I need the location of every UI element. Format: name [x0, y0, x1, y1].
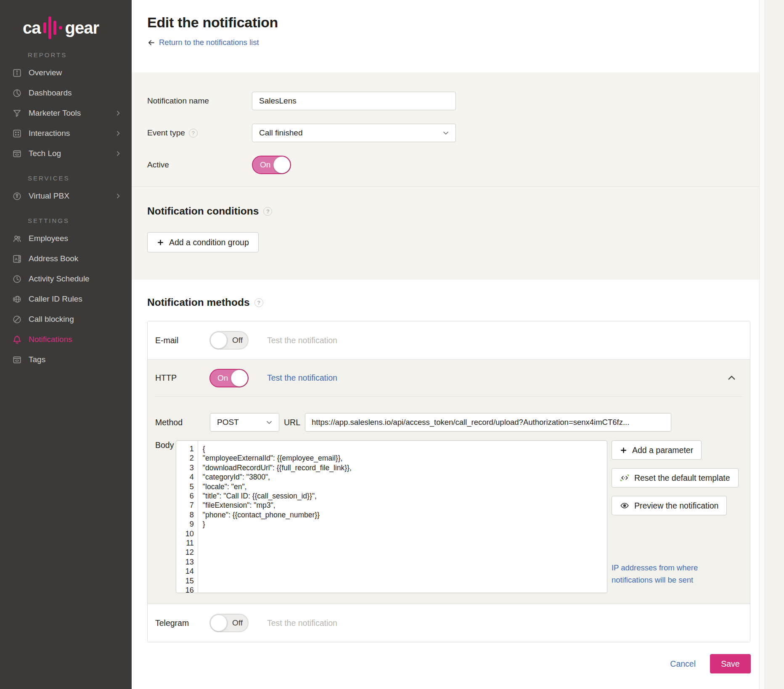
email-label: E-mail [155, 336, 209, 345]
http-test-link[interactable]: Test the notification [267, 373, 337, 383]
eye-icon [620, 501, 629, 510]
chevron-right-icon [114, 129, 122, 139]
body-editor[interactable]: 12345678910111213141516 {"employeeExtern… [176, 440, 607, 593]
sidebar-item-employees[interactable]: Employees [0, 228, 132, 249]
address-book-icon: A [11, 253, 23, 265]
help-icon[interactable]: ? [263, 207, 272, 216]
logo-text-left: ca [23, 19, 41, 37]
sidebar-item-dashboards[interactable]: Dashboards [0, 83, 132, 103]
telegram-toggle[interactable]: Off [209, 614, 249, 632]
save-button[interactable]: Save [710, 654, 751, 673]
sidebar-item-notifications[interactable]: Notifications [0, 329, 132, 350]
sidebar-item-caller-id-rules[interactable]: Caller ID Rules [0, 289, 132, 309]
notification-methods-section: Notification methods ? E-mail Off Test t… [132, 280, 759, 673]
sidebar-item-interactions[interactable]: Interactions [0, 123, 132, 143]
line-number: 14 [176, 567, 194, 576]
conditions-title: Notification conditions ? [147, 205, 759, 217]
line-number: 7 [176, 501, 194, 510]
tags-icon [11, 354, 23, 366]
code-template-icon [620, 473, 629, 482]
plus-icon [157, 239, 164, 246]
interactions-icon [11, 128, 23, 139]
form-footer: Cancel Save [147, 642, 759, 673]
help-icon[interactable]: ? [189, 129, 198, 138]
code-line: "downloadRecordUrl": {{full_record_file_… [203, 463, 603, 472]
telegram-label: Telegram [155, 618, 209, 628]
logo-soundwave-icon [43, 16, 62, 39]
line-number: 4 [176, 472, 194, 482]
chevron-down-icon [442, 129, 450, 137]
http-label: HTTP [155, 373, 209, 383]
block-icon [11, 314, 23, 325]
chevron-right-icon [114, 109, 122, 119]
sidebar-section-reports: REPORTS [28, 51, 132, 58]
overview-icon [11, 67, 23, 79]
event-type-select[interactable]: Call finished [252, 124, 456, 142]
people-icon [11, 233, 23, 244]
return-link[interactable]: Return to the notifications list [147, 38, 259, 47]
url-label: URL [284, 418, 305, 427]
code-line: "phone": {{contact_phone_number}} [203, 510, 603, 519]
bell-icon [11, 334, 23, 345]
add-parameter-button[interactable]: Add a parameter [612, 440, 702, 460]
notification-name-label: Notification name [147, 96, 252, 106]
code-line: } [203, 519, 603, 529]
reset-template-button[interactable]: Reset the default template [612, 468, 739, 488]
methods-card: E-mail Off Test the notification HTTP On [147, 321, 750, 642]
code-line: "employeeExternalId": {{employee_email}}… [203, 453, 603, 463]
main-content: Edit the notification Return to the noti… [132, 0, 759, 689]
sidebar-item-tags[interactable]: Tags [0, 350, 132, 370]
sidebar-item-activity-schedule[interactable]: Activity Schedule [0, 269, 132, 289]
preview-notification-button[interactable]: Preview the notification [612, 496, 727, 515]
dashboards-icon [11, 87, 23, 99]
chevron-down-icon [265, 418, 273, 427]
line-number: 3 [176, 463, 194, 472]
logo-text-right: gear [65, 19, 99, 37]
sidebar-item-overview[interactable]: Overview [0, 63, 132, 83]
chevron-right-icon [114, 149, 122, 159]
telegram-method-row: Telegram Off Test the notification [148, 604, 750, 642]
svg-text:A: A [15, 256, 18, 261]
body-code[interactable]: {"employeeExternalId": {{employee_email}… [198, 441, 607, 593]
chevron-right-icon [114, 192, 122, 202]
line-numbers: 12345678910111213141516 [176, 441, 198, 593]
line-number: 11 [176, 538, 194, 548]
line-number: 5 [176, 482, 194, 491]
line-number: 10 [176, 529, 194, 538]
callgear-logo[interactable]: ca gear [0, 0, 132, 40]
active-toggle[interactable]: On [252, 156, 291, 174]
collapse-http-button[interactable] [726, 372, 737, 385]
url-input[interactable] [305, 413, 671, 432]
cancel-button[interactable]: Cancel [670, 659, 696, 669]
http-toggle[interactable]: On [209, 369, 249, 387]
body-label: Body [155, 440, 176, 450]
line-number: 15 [176, 576, 194, 586]
page-header: Edit the notification Return to the noti… [132, 0, 759, 72]
notification-name-input[interactable] [252, 92, 456, 110]
code-line: "fileExtension": "mp3", [203, 501, 603, 510]
plus-icon [620, 447, 627, 454]
sidebar-item-call-blocking[interactable]: Call blocking [0, 309, 132, 329]
scrollbar-track[interactable] [759, 0, 765, 689]
clock-icon [11, 273, 23, 285]
page-title: Edit the notification [147, 14, 759, 31]
sidebar-item-marketer-tools[interactable]: Marketer Tools [0, 103, 132, 123]
sidebar-item-tech-log[interactable]: Tech Log [0, 143, 132, 164]
toggle-knob [210, 332, 227, 349]
method-label: Method [155, 418, 210, 427]
ip-addresses-link[interactable]: IP addresses from where notifications wi… [612, 562, 709, 586]
telegram-test-link: Test the notification [267, 618, 337, 628]
add-condition-group-button[interactable]: Add a condition group [147, 232, 259, 252]
sidebar-item-address-book[interactable]: A Address Book [0, 249, 132, 269]
active-label: Active [147, 160, 252, 170]
email-toggle[interactable]: Off [209, 331, 249, 350]
http-method-select[interactable]: POST [210, 413, 279, 432]
email-method-row: E-mail Off Test the notification [148, 321, 750, 359]
sidebar-item-virtual-pbx[interactable]: Virtual PBX [0, 186, 132, 206]
help-icon[interactable]: ? [254, 298, 263, 307]
chevron-up-icon [726, 372, 737, 384]
line-number: 9 [176, 519, 194, 529]
globe-phone-icon [11, 294, 23, 305]
toggle-knob [273, 156, 290, 173]
code-line: { [203, 444, 603, 453]
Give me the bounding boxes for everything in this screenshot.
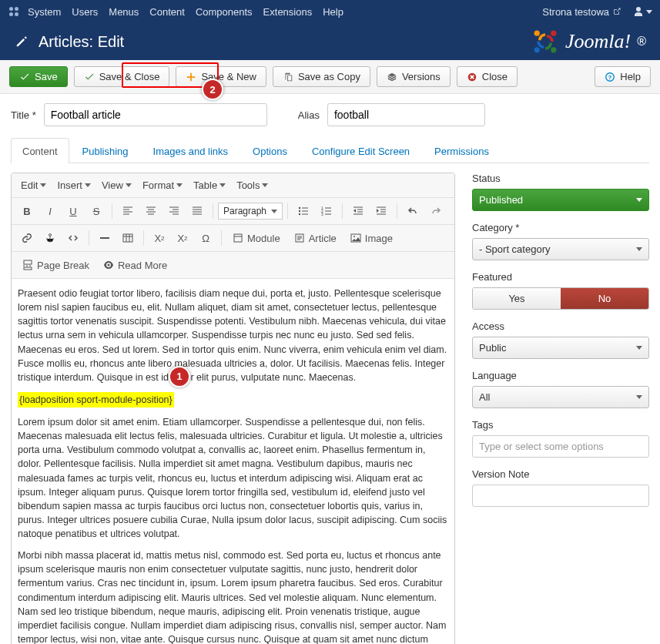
category-label: Category * xyxy=(472,222,649,233)
tab-content[interactable]: Content xyxy=(11,138,69,163)
menu-components[interactable]: Components xyxy=(196,6,253,18)
editor-menu-format[interactable]: Format xyxy=(138,176,187,194)
align-center-icon xyxy=(146,206,156,216)
charmap-button[interactable]: Ω xyxy=(195,228,216,248)
content-paragraph: Lorem ipsum dolor sit amet enim. Etiam u… xyxy=(18,415,448,541)
link-button[interactable] xyxy=(16,228,38,248)
anchor-button[interactable] xyxy=(39,228,61,248)
alias-input[interactable] xyxy=(327,103,485,126)
subscript-button[interactable]: X2 xyxy=(149,228,170,248)
caret-down-icon xyxy=(646,10,652,14)
tab-images-links[interactable]: Images and links xyxy=(142,138,240,163)
align-left-button[interactable] xyxy=(117,201,139,221)
menu-help[interactable]: Help xyxy=(323,6,343,18)
editor-menu-table[interactable]: Table xyxy=(189,176,230,194)
form-body: Title * Alias Content Publishing Images … xyxy=(0,94,660,644)
editor-content[interactable]: Praesent odio feugiat tortor libero, fac… xyxy=(12,279,454,644)
caret-down-icon xyxy=(636,346,642,350)
tab-options[interactable]: Options xyxy=(241,138,299,163)
align-right-icon xyxy=(169,206,179,216)
category-select[interactable]: - Sport category xyxy=(472,238,649,260)
site-frontend-link[interactable]: Strona testowa xyxy=(542,6,621,18)
caret-down-icon xyxy=(271,210,277,213)
indent-button[interactable] xyxy=(370,201,392,221)
outdent-button[interactable] xyxy=(347,201,369,221)
module-button[interactable]: Module xyxy=(226,228,286,248)
hr-button[interactable] xyxy=(94,228,116,248)
save-button[interactable]: Save xyxy=(9,66,68,87)
save-close-button[interactable]: Save & Close xyxy=(74,66,170,87)
caret-down-icon xyxy=(636,247,642,251)
tab-publishing[interactable]: Publishing xyxy=(71,138,140,163)
featured-no[interactable]: No xyxy=(561,288,648,309)
featured-toggle[interactable]: Yes No xyxy=(472,287,649,310)
versions-button[interactable]: Versions xyxy=(377,66,451,87)
stack-icon xyxy=(387,72,397,82)
menu-users[interactable]: Users xyxy=(72,6,98,18)
editor-menu-view[interactable]: View xyxy=(97,176,136,194)
code-button[interactable] xyxy=(62,228,84,248)
joomla-brand: Joomla!® xyxy=(531,28,646,55)
align-right-button[interactable] xyxy=(163,201,185,221)
undo-button[interactable] xyxy=(402,201,424,221)
number-list-button[interactable]: 123 xyxy=(316,201,337,221)
menu-menus[interactable]: Menus xyxy=(109,6,139,18)
editor-menu-insert[interactable]: Insert xyxy=(52,176,95,194)
editor-menu-tools[interactable]: Tools xyxy=(232,176,273,194)
access-label: Access xyxy=(472,320,649,332)
svg-point-11 xyxy=(299,207,300,209)
table-icon xyxy=(122,233,133,243)
help-button[interactable]: ? Help xyxy=(595,66,651,87)
pagebreak-button[interactable]: Page Break xyxy=(16,255,95,275)
caret-down-icon xyxy=(636,395,642,399)
version-note-input[interactable] xyxy=(472,485,649,507)
redo-button[interactable] xyxy=(425,201,447,221)
menu-system[interactable]: System xyxy=(28,6,61,18)
svg-point-22 xyxy=(353,236,355,237)
close-button[interactable]: Close xyxy=(457,66,518,87)
underline-button[interactable]: U xyxy=(62,201,84,221)
align-justify-button[interactable] xyxy=(186,201,208,221)
italic-button[interactable]: I xyxy=(39,201,61,221)
table-button[interactable] xyxy=(117,228,139,248)
bullet-list-button[interactable] xyxy=(293,201,314,221)
featured-yes[interactable]: Yes xyxy=(473,288,561,309)
user-menu[interactable] xyxy=(632,5,652,18)
svg-point-1 xyxy=(15,7,18,11)
editor: Edit Insert View Format Table Tools B I … xyxy=(11,173,455,644)
module-icon xyxy=(233,233,243,243)
image-button[interactable]: Image xyxy=(344,228,399,248)
tab-permissions[interactable]: Permissions xyxy=(423,138,501,163)
undo-icon xyxy=(407,206,418,216)
joomla-logo-icon xyxy=(531,28,559,55)
bold-button[interactable]: B xyxy=(16,201,38,221)
superscript-button[interactable]: X2 xyxy=(172,228,193,248)
article-button[interactable]: Article xyxy=(288,228,343,248)
language-select[interactable]: All xyxy=(472,386,649,408)
content-paragraph: Praesent odio feugiat tortor libero, fac… xyxy=(18,287,448,384)
indent-icon xyxy=(376,206,387,216)
access-select[interactable]: Public xyxy=(472,337,649,359)
status-select[interactable]: Published xyxy=(472,189,649,211)
code-icon xyxy=(68,233,79,243)
featured-label: Featured xyxy=(472,271,649,283)
strike-button[interactable]: S xyxy=(85,201,107,221)
align-center-button[interactable] xyxy=(140,201,162,221)
svg-point-2 xyxy=(9,12,13,16)
pagebreak-icon xyxy=(22,260,33,270)
tags-input[interactable]: Type or select some options xyxy=(472,435,649,458)
save-copy-button[interactable]: Save as Copy xyxy=(273,66,370,87)
menu-content[interactable]: Content xyxy=(149,6,185,18)
tab-configure-edit[interactable]: Configure Edit Screen xyxy=(300,138,421,163)
content-paragraph: Morbi nibh massa placerat id, mattis met… xyxy=(18,548,448,644)
caret-down-icon xyxy=(40,183,46,187)
svg-text:?: ? xyxy=(608,73,612,80)
title-label: Title * xyxy=(11,109,36,121)
title-input[interactable] xyxy=(44,103,267,126)
topbar-menus: System Users Menus Content Components Ex… xyxy=(28,6,343,18)
svg-point-0 xyxy=(9,7,13,11)
format-select[interactable]: Paragraph xyxy=(218,203,283,220)
readmore-button[interactable]: Read More xyxy=(97,255,173,275)
editor-menu-edit[interactable]: Edit xyxy=(16,176,51,194)
menu-extensions[interactable]: Extensions xyxy=(263,6,313,18)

# # #

#### TASK DESCRIPTION:
Return all lines in the entries above that carry the word "list".

#### TASK RESULT:
return-link[interactable]: Return to the notifications list [147, 38, 259, 47]
number-list-button[interactable]: 123 xyxy=(316,201,337,221)
bullet-list-button[interactable] xyxy=(293,201,314,221)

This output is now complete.